→ TASK ITEM: Among the entries that follow, find every line with the word "boek" and list it.

→ EXTRACTED MATERIAL:
· · · · · · ·

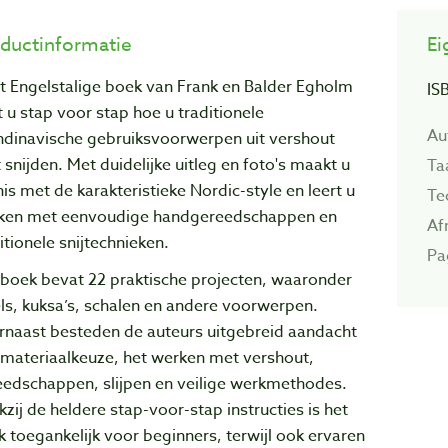
ductinformatie
Ei
it Engelstalige boek van Frank en Balder Egholm
IS
t u stap voor stap hoe u traditionele
Au
ndinavische gebruiksvoorwerpen uit vershout
 snijden. Met duidelijke uitleg en foto's maakt u
Ta
is met de karakteristieke Nordic-style en leert u
Te
ken met eenvoudige handgereedschappen en
Af
itionele snijtechnieken.
Pa
 boek bevat 22 praktische projecten, waaronder
ls, kuksa’s, schalen en andere voorwerpen.
rnaast besteden de auteurs uitgebreid aandacht
 materiaalkeuze, het werken met vershout,
eedschappen, slijpen en veilige werkmethodes.
zij de heldere stap-voor-stap instructies is het
 toegankelijk voor beginners, terwijl ook ervaren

· · · · · · ·

→ RESULT OF THIS EXERCISE:
it Engelstalige boek van Frank en Balder Egholm
 boek bevat 22 praktische projecten, waaronder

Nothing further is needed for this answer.